The Collect is also joyful albeit with a twist. God “makes us glad” each year with an annual expectation of our redemption. Redemptiónis nostrae ánnua exspectatio can be taken in two ways. The predominant meaning is an expectation of the feast of our redemption, namely, Christmas Day (the Roman orations often speak in shorthand). On the other hand, it can also mean an expectation of Doomsday, which St. Paul calls the “day of redemption” (Ephesians 4, 30). Both meanings are the subject of the Collect’s apodosis (second half): just as we are currently glad about celebrating Christ as our Redeemer who has come, we pray that we may be glad to meet Him as the Judge who is to come. 
The ambivalence of Redemptiónis nostræ ánnua exspectatió is, I strongly suspect, deliberate. The Church wants us to blur the lines between the two events in order to indicate the relation between Christ’s three comings. The purpose of annually celebrating Christ’s earthly Nativity is to renew our faith and receive Christ more fully into our hearts; and the more fully Christ has come into our hearts, the more we will be ready for His Second Coming. The goal, as the Collect implies, is to be so well prepared that seeing Jesus Christ as our Judge on the Last Day will be no more fearful than seeing Him as a Babe in the manger.
That is quite a goal. Although as Christians we should be looking forward to the end of the world and Christ’s glorious return, it is understandable if most of us aren’t exactly giddy with excitement at the prospect of Armageddon. Moreover, anyone with half an ounce of self-knowledge has cause for concern about the prospect of beholding Christ in all His terrifying splendor on Judgment Day. As St.
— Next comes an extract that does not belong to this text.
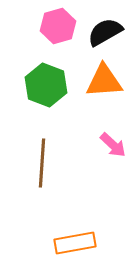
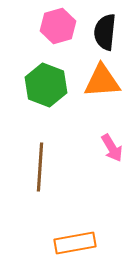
black semicircle: rotated 54 degrees counterclockwise
orange triangle: moved 2 px left
pink arrow: moved 1 px left, 3 px down; rotated 16 degrees clockwise
brown line: moved 2 px left, 4 px down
Augustine writes:
And when men look for Him to come from heaven as the judge of the quick and the dead, it strikes great terror into the neglectful, so that they wheel themselves around to a diligent [preparation] and [learn how] to long for His approach by acting well rather than fearing it by acting badly. [On Christian Doctrine, 1.15.14]
The last Sundays after Pentecost and the entire Christmas season are designed to offer “diligent preparation” that can convert a terrified and “negligent” person into a holy soul “who longs for His approach.” Beginning around the Eighteenth Sunday after Pentecost, the Mass propers address the fears of a negligent person as they take on an apocalyptic note that crescendos with the Last Sunday after Pentecost and its Gospel reading, St. Matthew’s detailed description of the end of the world (24, 15-35). The next week, the First Sunday of Advent, continues the theme of holy terror; on the other hand, the Gospel reading for that Sunday is St. Luke’s description of the end of the world, which is shorter and arguably less frightening. A shift is therefore underway, and by the time we get to Christmas Day, fear has been replaced by joy, even to the point that we can imagine ourselves so transformed by our ongoing redemption that we are actually looking forward to Doomsday: as the Collect puts it, we aspire to be confident or securi, which literally means “without a care” (sine cura) in the world. (I punted somewhat when I translated laeti and securi as “joyfully” and “confidently.” They are not adverbs but adjectives, attributes of our state of being [real or aspirational], not mere qualifiers of a passing action.) What a Christmas present it would be to be truly securus! And happily, it is one which Almighty God, through the conditioning of His Church’s calendar, makes possible every year.